De l’ordre de 80 milliards d’euros sont soustraits chaque année aux comptes de l’État, essentiellement par les plus riches et les entreprises. C’est établi et, pourtant, depuis des années, l’État nous balade.
Le ministère des Finances explique régulièrement qu’il ne sait pas évaluer la fraude fiscale. Face aux Gilets jaunes, Macron avait annoncé un rapport que le Premier ministre a confié à la Cour des comptes. Eh bien, celle-ci vient, le 2 décembre, de rendre sa copie et elle affirme son incapacité à évaluer globalement la fraude fiscale. Elle rappelle que les derniers travaux, issus du Conseil des prélèvements obligatoires (CPO, organisme lié à la Cour des comptes), remontent à 2007. À l’époque, leur évaluation se situait entre 29 et 40 milliards d’euros pour l’ensemble des impôts et cotisations sociales. Le rapport, qui dressait des pistes pour mieux cerner la fraude, est resté lettre morte.
Les riches fraudent beaucoup
Pourtant, le syndicat Solidaires Finances publiques publie à peu près tous les ans un rapport sur le sujet. En 2013, il retenait une estimation de l’impact du non-respect du droit en matière fiscale (soit par une fraude délibérée, soit par l’utilisation abusive, grâce à des conseillers fiscaux grassement rémunérés, des « trous » de la réglementation) de 60 à 80 milliards d’euros, chiffre réévalué à 80 milliards en 2018. Dans son rapport de de novembre 2019, Solidaires Finances publiques revient sur le sujet et compare cette estimation à d’autres issues de travaux universitaires ou officiels : le manque à gagner pourrait aller de 80 à 125 milliards d’euros.
Qui fraude ? Beaucoup fraudent un peu mais quelques-uns fraudent beaucoup : grandes entreprises et grandes fortunes.
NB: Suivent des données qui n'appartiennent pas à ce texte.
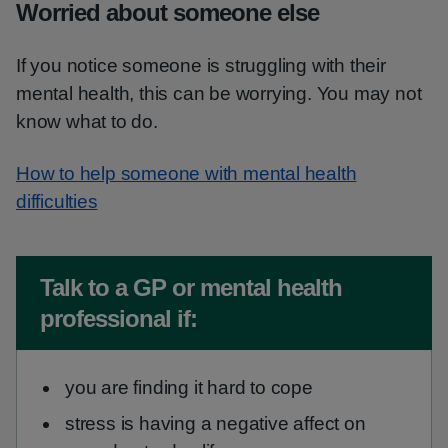
Worried about someone else
If you notice someone is struggling with their
mental health, this can be worrying. You may not
know what to do.
How to help someone with mental health
difficulties
Non-urgent advice:
Talk to a GP or mental health
professional if:
you are finding it hard to cope
stress is having a negative affect on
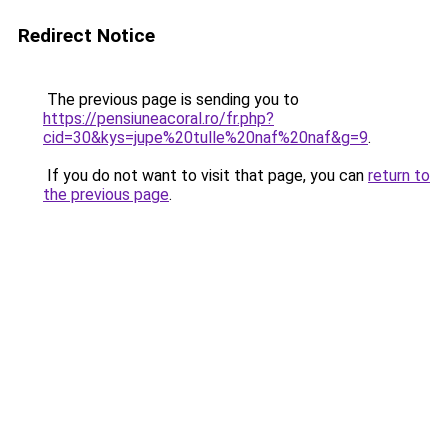
Redirect Notice
The previous page is sending you to
https://pensiuneacoral.ro/fr.php?
cid=30&kys=jupe%20tulle%20naf%20naf&g=9
.
If you do not want to visit that page, you can
return to
the previous page
.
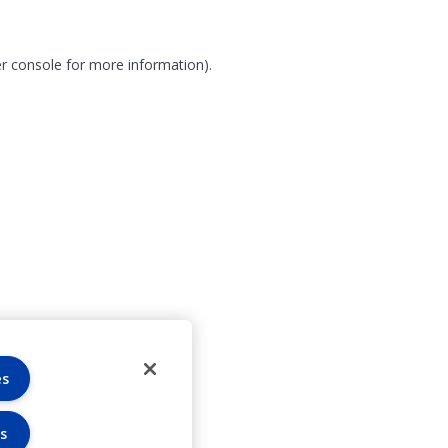
r console for more information)
.
es
s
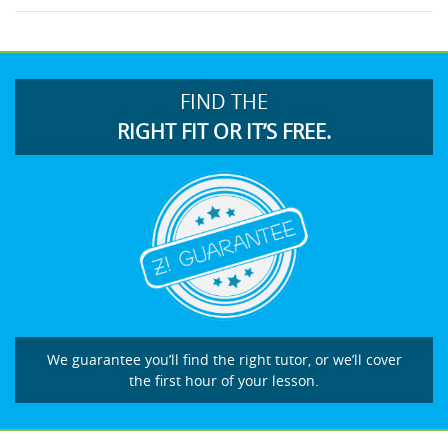
FIND THE
RIGHT FIT OR IT’S FREE.
We guarantee you’ll find the right tutor, or we’ll cover
the first hour of your lesson.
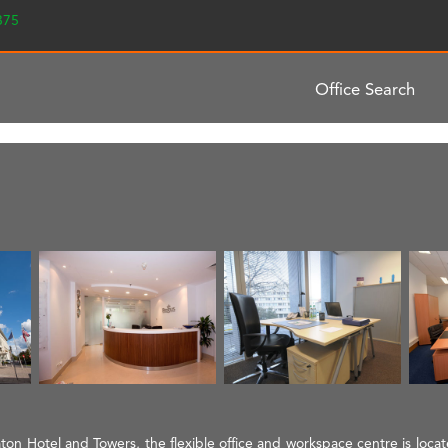
2375
Office Search
aton Hotel and Towers, the flexible office and workspace centre is loca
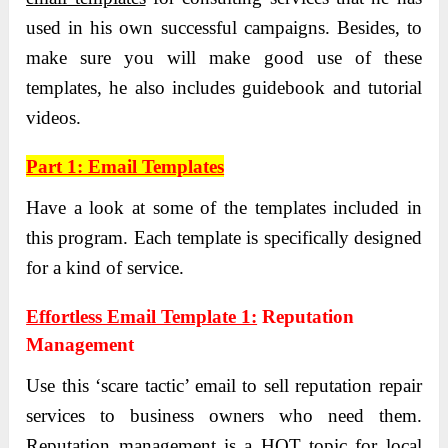
used in his own successful campaigns. Besides, to
make sure you will make good use of these
templates, he also includes guidebook and tutorial
videos.
Part 1: Email Templates
Have a look at some of the templates included in
this program. Each template is specifically designed
for a kind of service.
Effortless Email Template 1:
Reputation
Management
Use this ‘scare tactic’ email to sell reputation repair
services to business owners who need them.
Reputation management is a HOT topic for local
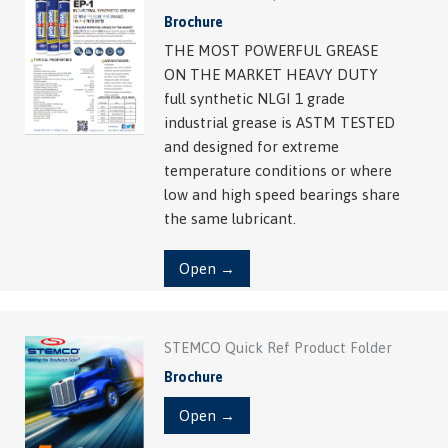
Brochure
THE MOST POWERFUL GREASE
ON THE MARKET HEAVY DUTY
full synthetic NLGI 1 grade
industrial grease is ASTM TESTED
and designed for extreme
temperature conditions or where
low and high speed bearings share
the same lubricant.
Open →
STEMCO Quick Ref Product Folder
Brochure
Open →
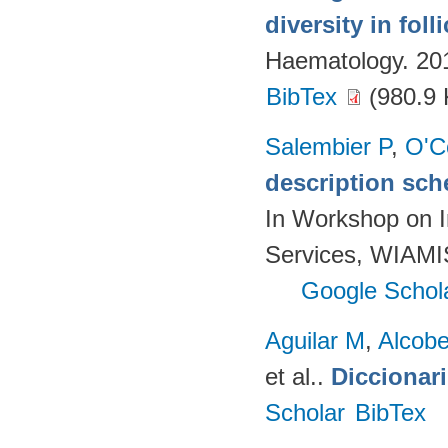
diversity in fol
Haematology. 20
BibTex
(980.9 
Salembier P
,
O'C
description sch
In Workshop on I
Services, WIAMIS
Google Schol
Aguilar M
,
Alcobe
et al.
.
Diccionar
Scholar
BibTex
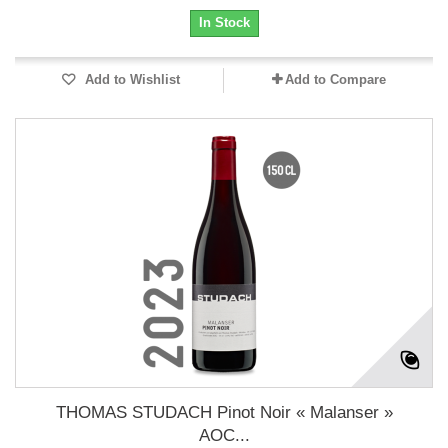
In Stock
Add to Wishlist
Add to Compare
THOMAS STUDACH Pinot Noir « Malanser »
AOC...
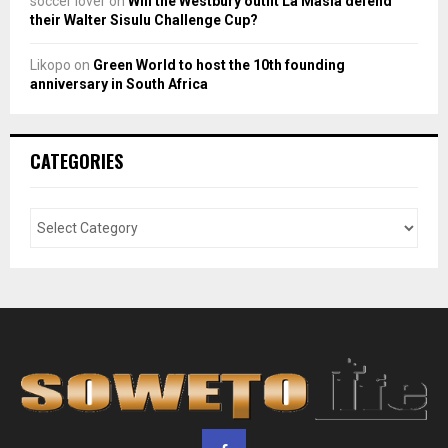
soccer lover
on
Will the Westbury outfit La Masia defend
their Walter Sisulu Challenge Cup?
Likopo
on
Green World to host the 10th founding
anniversary in South Africa
CATEGORIES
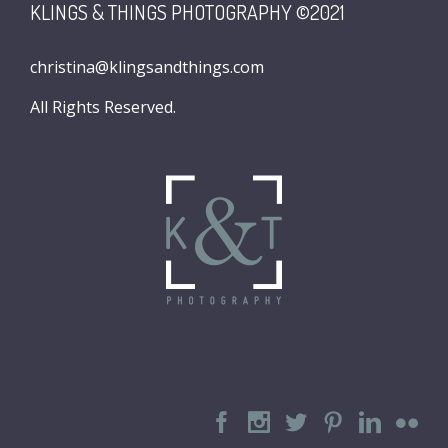
KLINGS & THINGS PHOTOGRAPHY ©2021
christina@klingsandthings.com
All Rights Reserved.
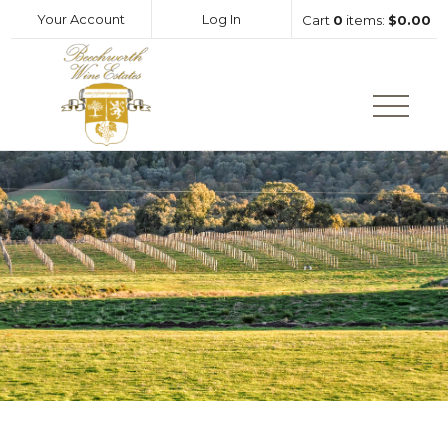
Your Account
Log In
Cart
0
items:
$0.00
Beechworth Wine Estates Hom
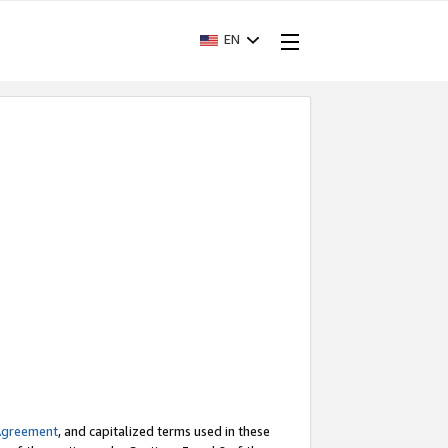
EN
Agreement
, and capitalized terms used in these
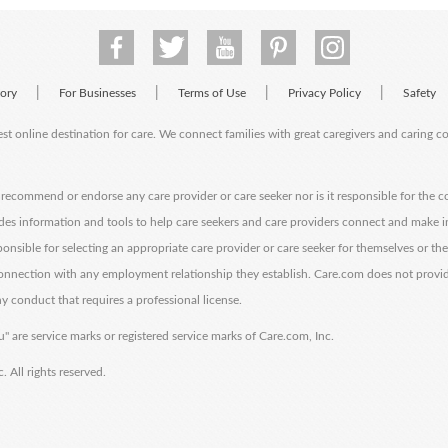
|
|
|
|
tory
For Businesses
Terms of Use
Privacy Policy
Safety
est online destination for care. We connect families with great caregivers and caring 
ecommend or endorse any care provider or care seeker nor is it responsible for the c
des information and tools to help care seekers and care providers connect and make 
sponsible for selecting an appropriate care provider or care seeker for themselves or th
 connection with any employment relationship they establish. Care.com does not provi
y conduct that requires a professional license.
" are service marks or registered service marks of Care.com, Inc.
All rights reserved.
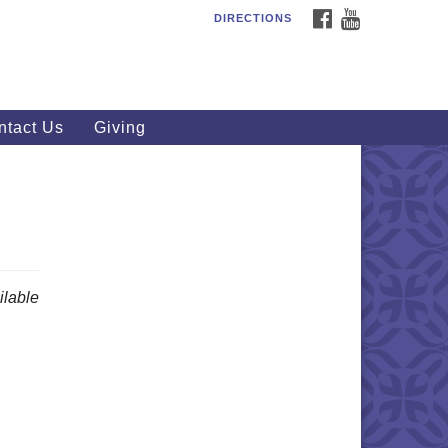
FACEBOOK
YOUTUBE
DIRECTIONS
outhWest Unitarian
iversalist Church
20 Royalton Rd, North Royalton,
 44133
ntact Us
Giving
40) 877-1686
fice@swuu.org
lable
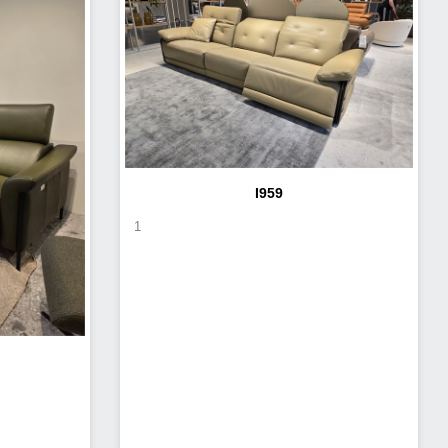
I959
1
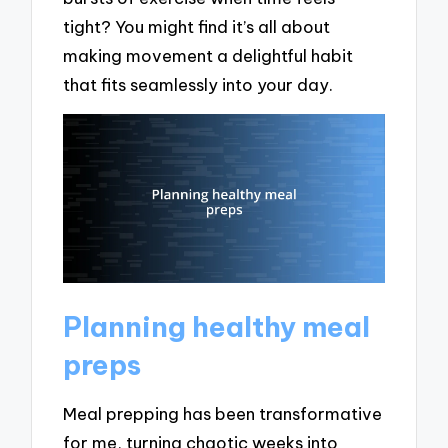
tight? You might find it’s all about
making movement a delightful habit
that fits seamlessly into your day.
Planning healthy meal
preps
Meal prepping has been transformative
for me, turning chaotic weeks into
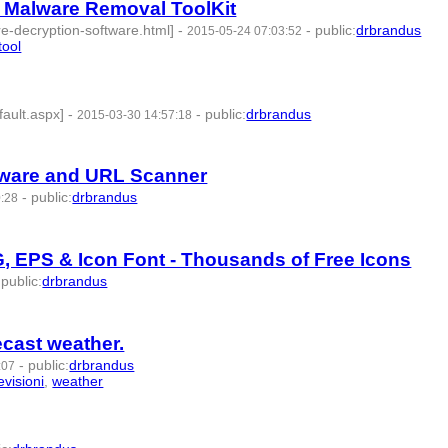
 Malware Removal ToolKit
-decryption-software.html]
-
-
public
:
drbrandus
2015-05-24 07:03:52
tool
- 6 | id:57378 -
ault.aspx]
-
-
public
:
drbrandus
2015-03-30 14:57:18
id:57385 -
alware and URL Scanner
-
public
:
drbrandus
0:28
:57390 -
G, EPS & Icon Font - Thousands of Free Icons
-
public
:
drbrandus
cast weather.
-
public
:
drbrandus
:07
evisioni
,
weather
- 8 | id:57435 -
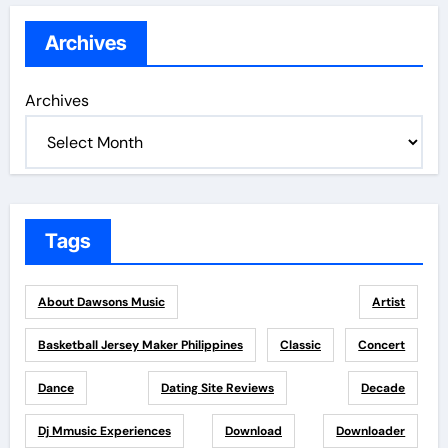
Archives
Archives
Tags
About Dawsons Music
Artist
Basketball Jersey Maker Philippines
Classic
Concert
Dance
Dating Site Reviews
Decade
Dj Mmusic Experiences
Download
Downloader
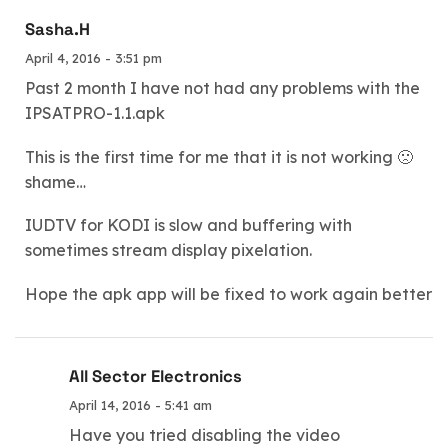
Sasha.H
April 4, 2016 - 3:51 pm
Past 2 month I have not had any problems with the
IPSATPRO-1.1.apk
This is the first time for me that it is not working 🙁
shame…
IUDTV for KODI is slow and buffering with
sometimes stream display pixelation.
Hope the apk app will be fixed to work again better
All Sector Electronics
April 14, 2016 - 5:41 am
Have you tried disabling the video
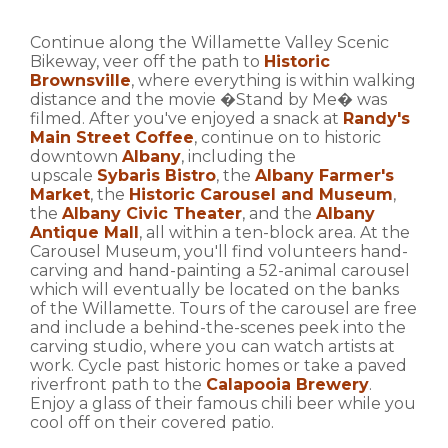
Continue along the Willamette Valley Scenic
Bikeway, veer off the path to
Historic
Brownsville
, where everything is within walking
distance and the movie �Stand by Me� was
filmed. After you've enjoyed a snack at
Randy's
Main Street Coffee
, continue on to historic
downtown
Albany
, including the
upscale
Sybaris Bistro
, the
Albany Farmer's
Market
, the
Historic Carousel and Museum
,
the
Albany Civic Theater
, and the
Albany
Antique Mall
, all within a ten-block area. At the
Carousel Museum, you'll find volunteers hand-
carving and hand-painting a 52-animal carousel
which will eventually be located on the banks
of the Willamette. Tours of the carousel are free
and include a behind-the-scenes peek into the
carving studio, where you can watch artists at
work. Cycle past historic homes or take a paved
riverfront path to the
Calapooia Brewery
.
Enjoy a glass of their famous chili beer while you
cool off on their covered patio.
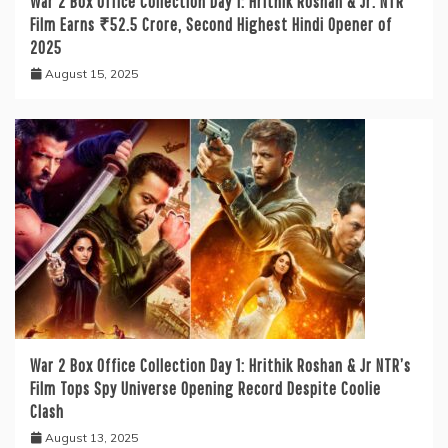
War 2 Box Office Collection Day 1: Hrithik Roshan & Jr. NTR
Film Earns ₹52.5 Crore, Second Highest Hindi Opener of
2025
August 15, 2025
War 2 Box Office Collection Day 1: Hrithik Roshan & Jr NTR’s
Film Tops Spy Universe Opening Record Despite Coolie
Clash
August 13, 2025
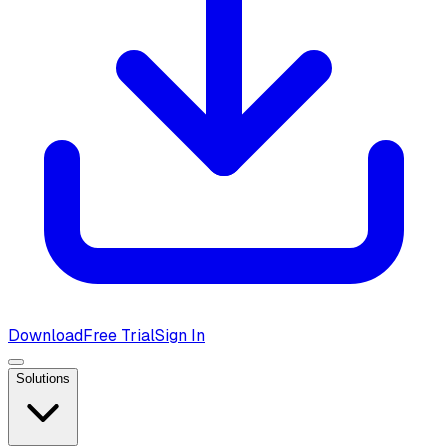
Download
Free Trial
Sign In
Solutions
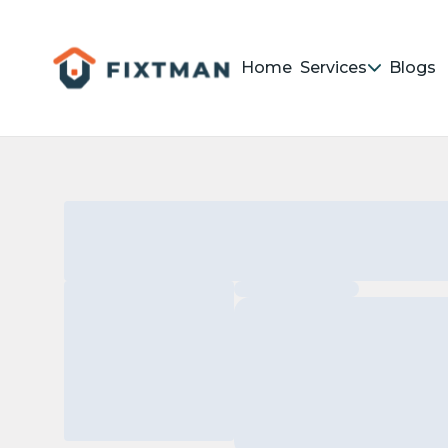
Home
Services
Blogs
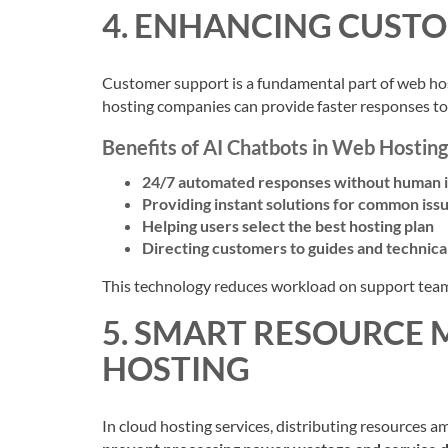
4. ENHANCING CUST
Customer support is a fundamental part of web hos
hosting companies can provide faster responses to
Benefits of AI Chatbots in Web Hosting
24/7 automated responses without human 
Providing instant solutions for common iss
Helping users select the best hosting plan
Directing customers to guides and technic
This technology reduces workload on support team
5. SMART RESOURCE
HOSTING
In cloud hosting services, distributing resources a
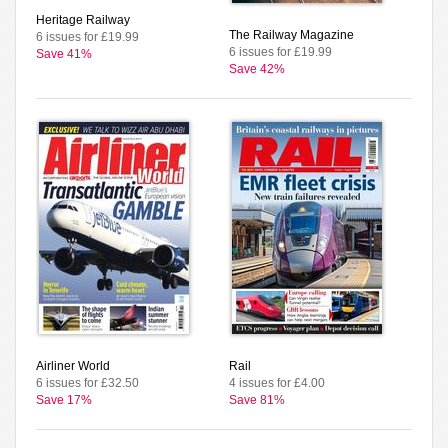
Heritage Railway
The Railway Magazine
6 issues for £19.99
6 issues for £19.99
Save 41%
Save 42%
Airliner World
Rail
6 issues for £32.50
4 issues for £4.00
Save 17%
Save 81%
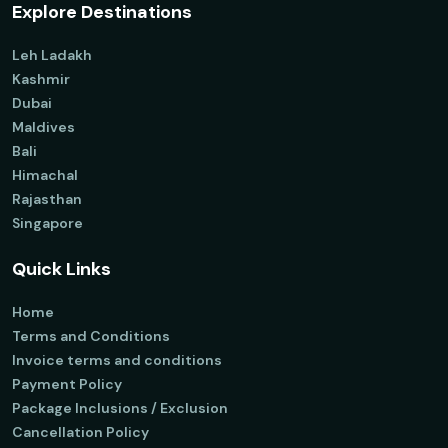
Explore Destinations
Leh Ladakh
Kashmir
Dubai
Maldives
Bali
Himachal
Rajasthan
Singapore
Quick Links
Home
Terms and Conditions
Invoice terms and conditions
Payment Policy
Package Inclusions / Exclusion
Cancellation Policy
On sait que les multinationales soustraient une large partie de leurs profits à l’impôt : le Centre d’études prospectives et d’informations internationales (CEPII) a publié une étude sur « l’évitement fiscal » des multinationales françaises (optimisation fiscale agressive et fraude) qui s’élèverait à 14 milliards d’euros, soit 30 % de l’impôt sur les sociétés. Pour ce qui est des particuliers, une étude universitaire de 2017 à laquelle a participé l’économiste Gabriel Zucman montre que « la pratique de l’évasion fiscale est d’autant plus importante que le niveau de richesse est important ». Elle ne porte pas sur la France, mais sur les pays scandinaves (Suède, Norvège, Danemark), avec en moyenne 3 % des impôts dus qui ne sont pas acquittés en raison de l’évasion fiscale, mais cette part augmente à mesure que l’on va vers les fortunes les plus élevées : elle s’élève à 30 % pour les 0,01 % des ménages les plus aisés. Il n’y a pas de raison pour qu’il en soient différemment en France : les très riches fraudent beaucoup.
Un contrôle fiscal intentionnellement insuffisant
Une faible partie (13 à 16 milliards) des 80 milliards est détectée par le contrôle fiscal. Et seulement la moitié des sommes détectées sont effectivement recouvrées par le fisc dans les deux années qui suivent. Les progrès mis en exergue par les gouvernements et les organisations internationales dans la lutte contre la fraude ne semblent pas donner de résultats massifs. Qui plus est, les sommes recouvrées (et donc effectivement payées par les fraudeurs) par le contrôle fiscal ont chuté de 20 % depuis 2013. Plus de 3 000 emplois ont en effet été supprimés dans l’ensemble des services de contrôle depuis le milieu des années 2000. Le nombre des contrôles a diminué.
La Cour des comptes, dans un élan de sincérité, dit que le ministère des Finances ne se préoccupe pas vraiment de l’estimation de la fraude réelle. Mais ce n’est que paroles. En fait, pour ce gouvernement (et ceux qui l’ont précédé), que les pauvres payent c’est très bien. Et d’ailleurs, ils coûtent cher : dans le même temps, on rogne sur les prestations sociales et les retraites. Par contre, il ne faut pas trop s’intéresser aux revenus réels des grandes entreprises et des riches ; pour ceux-là, c’est la baisse des impôts et taxes qui est à l’ordre du jour. Ce n’est pas pour rien que l’ouverture des livres de comptes est une vieille revendication du mouvement ouvrier. En fraudant, les riches vont dans le même sens que l’État, leur État.